Apply the taint to nodes that should wait for the CSI driver before accepting workloads:

1
2
3
4
5
# Taint a specific node
kubectl taint nodes <node-name> s3.csi.scality.com/agent-not-ready=:NoExecute

# Taint all nodes
kubectl taint nodes --all s3.csi.scality.com/agent-not-ready=:NoExecute

For new nodes joining the cluster, configure the taint in your node provisioning tooling (e.g., Cluster API, kops, or cloud provider node templates) so that nodes are tainted at creation time.

DaemonSet Toleration

The CSI DaemonSet automatically tolerates the agent-not-ready taint when node.defaultTolerations is enabled (the default). No additional configuration is needed.

Configuration

The taint watcher is automatically active when the CSI driver runs in node mode. It watches for the s3.csi.scality.com/agent-not-ready taint on the local node and removes it once driver registration is confirmed.

Timeout: The watcher runs for a maximum of 10 minutes. If the driver does not register within this time, the watcher stops and logs a warning. The taint will remain on the node and must be removed manually.
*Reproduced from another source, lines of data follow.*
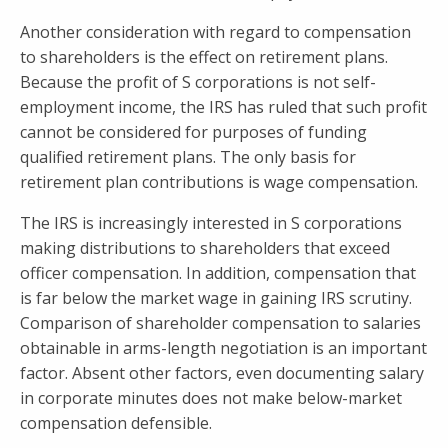
Another consideration with regard to compensation
to shareholders is the effect on retirement plans.
Because the profit of S corporations is not self-
employment income, the IRS has ruled that such profit
cannot be considered for purposes of funding
qualified retirement plans. The only basis for
retirement plan contributions is wage compensation.
The IRS is increasingly interested in S corporations
making distributions to shareholders that exceed
officer compensation. In addition, compensation that
is far below the market wage in gaining IRS scrutiny.
Comparison of shareholder compensation to salaries
obtainable in arms-length negotiation is an important
factor. Absent other factors, even documenting salary
in corporate minutes does not make below-market
compensation defensible.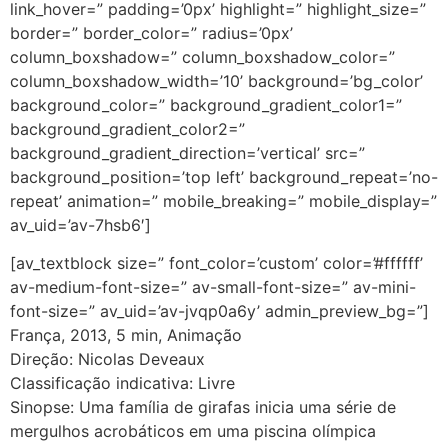
link_hover=” padding=’0px’ highlight=” highlight_size=”
border=” border_color=” radius=’0px’
column_boxshadow=” column_boxshadow_color=”
column_boxshadow_width=’10’ background=’bg_color’
background_color=” background_gradient_color1=”
background_gradient_color2=”
background_gradient_direction=’vertical’ src=”
background_position=’top left’ background_repeat=’no-
repeat’ animation=” mobile_breaking=” mobile_display=”
av_uid=’av-7hsb6′]
[av_textblock size=” font_color=’custom’ color=’#ffffff’
av-medium-font-size=” av-small-font-size=” av-mini-
font-size=” av_uid=’av-jvqp0a6y’ admin_preview_bg=”]
França, 2013, 5 min, Animação
Direção: Nicolas Deveaux
Classificação indicativa: Livre
Sinopse: Uma família de girafas inicia uma série de
mergulhos acrobáticos em uma piscina olímpica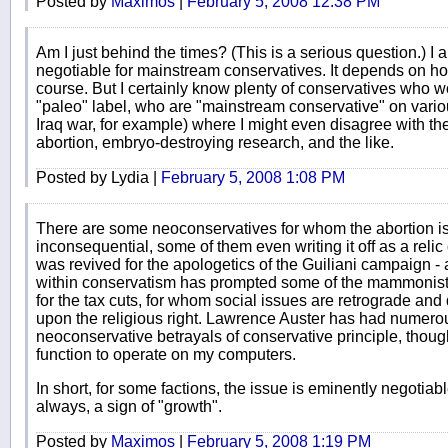
Posted by
Maximos
|
February 5, 2008 12:38 PM
Am I just behind the times? (This is a serious question.) I 
negotiable for mainstream conservatives. It depends on ho
course. But I certainly know plenty of conservatives who wo
"paleo" label, who are "mainstream conservative" on variou
Iraq war, for example) where I might even disagree with th
abortion, embryo-destroying research, and the like.
Posted by Lydia |
February 5, 2008 1:08 PM
There are some neoconservatives for whom the abortion iss
inconsequential, some of them even writing it off as a relic o
was revived for the apologetics of the Guiliani campaign - 
within conservatism has prompted some of the mammonists -
for the tax cuts, for whom social issues are retrograde and 
upon the religious right. Lawrence Auster has had numerou
neoconservative betrayals of conservative principle, thoug
function to operate on my computers.
In short, for some factions, the issue is eminently negotiabl
always, a sign of "growth".
Posted by
Maximos
|
February 5, 2008 1:19 PM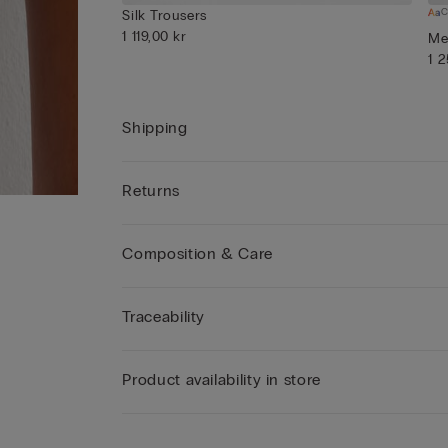
C
Silk Trousers
1 119,00 kr
Men
1 
Shipping
Returns
Composition & Care
Traceability
Product availability in store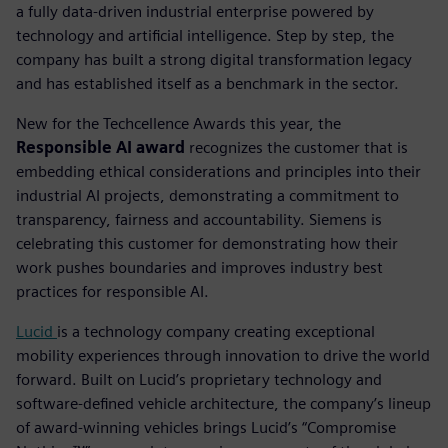
a fully data-driven industrial enterprise powered by
technology and artificial intelligence. Step by step, the
company has built a strong digital transformation legacy
and has established itself as a benchmark in the sector.
New for the Techcellence Awards this year, the
Responsible AI award
recognizes the customer that is
embedding ethical considerations and principles into their
industrial AI projects, demonstrating a commitment to
transparency, fairness and accountability.
Siemens is
celebrating this customer for demonstrating how their
work pushes boundaries and improves industry best
practices for responsible AI.
Lucid
is a technology company creating exceptional
mobility experiences through innovation to drive the world
forward. Built on Lucid’s proprietary technology and
software-defined vehicle architecture, the company’s lineup
of award-winning vehicles brings Lucid’s “Compromise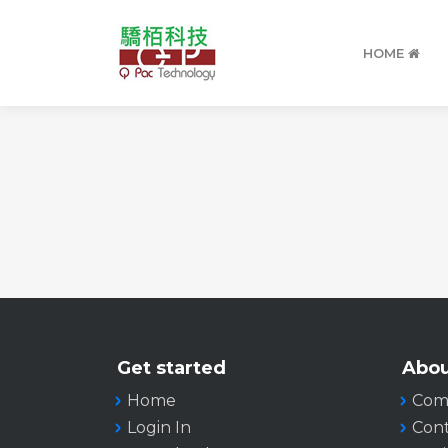
HOME
Get started
Abou
Home
Com
Login In
Cont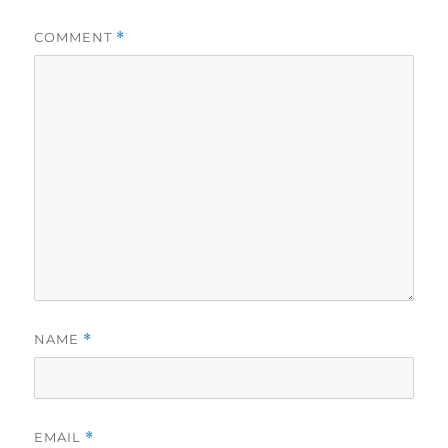
COMMENT
*
NAME
*
EMAIL
*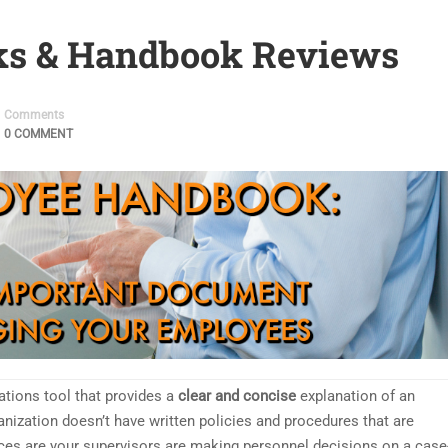
s & Handbook Reviews
Comments
0 COMMENT
ions tool that provides a
clear and concise
explanation of an
anization doesn’t have written policies and procedures that are
ces are your supervisors are making personnel decisions on a case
RBAC: The node service account requires get, patch, list, watch on nodes and get on csinodes. These permissions are included in the default Helm chart RBAC configuration.

Verification

Check if the taint is present

1
kubectl describe node <node-name> | grep agent-not-ready

If the command returns no output, the taint has been removed (driver is ready).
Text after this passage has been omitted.